In retrospect, they were no different from the other guests this reporter interviewed, as if the digital rich weren’t as keen on material possessions as OldMoney.

While countries define poverty differently, the global gap between rich and poor is growing in the same way

The wealth of the world’s richest has doubled during the pandemic, while the poor have gotten poorer, according to Oxfam Holland.
According to a recent report, the wealth of the world’s 10 richest people has doubled during the pandemic, while 160 million people around the world are living poorer than before.

This means that the gap between rich and poor is, and will continue to grow.
Oxfam’s report is based on data from Forbes’ 2021 billionaires list, which includes Elon Musk of Tesla, Jeff Bezos of Amazon, Bill Gates of Microsoft, Mark Zuckerberg of Meta, and Warren Buffett, among others.

Before the pandemic began, they had a combined wealth of $700 billion, and now it’s $1.5 trillion. Oxfam noted that the increase was unusual and “the fastest ever.”
The report also points out another alarming figure: the wealthiest 2,121 people in the Netherlands control more wealth than the poorest 10 million combined. “Our government also has a responsibility to address the gap between rich and poor, but we hardly see it being discussed in parliament.” Michelle Selvas, a spokeswoman for Oxfam.
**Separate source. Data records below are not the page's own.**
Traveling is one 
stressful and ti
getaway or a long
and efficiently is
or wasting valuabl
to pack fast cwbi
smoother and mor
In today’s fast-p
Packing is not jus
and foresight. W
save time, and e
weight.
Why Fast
In the complex social problems caused by the pandemic, these vulnerable groups are more likely to be expelled or deprived of educational opportunities.
According to pre-pandemic statistics, the Netherlands has a high poverty baseline compared to other European countries due to its dynamic economy and open and inclusive social atmosphere.
Poverty and income inequality by its own high standards are relatively low, among the best in rich Europe, and have been at the same level since the start of the century.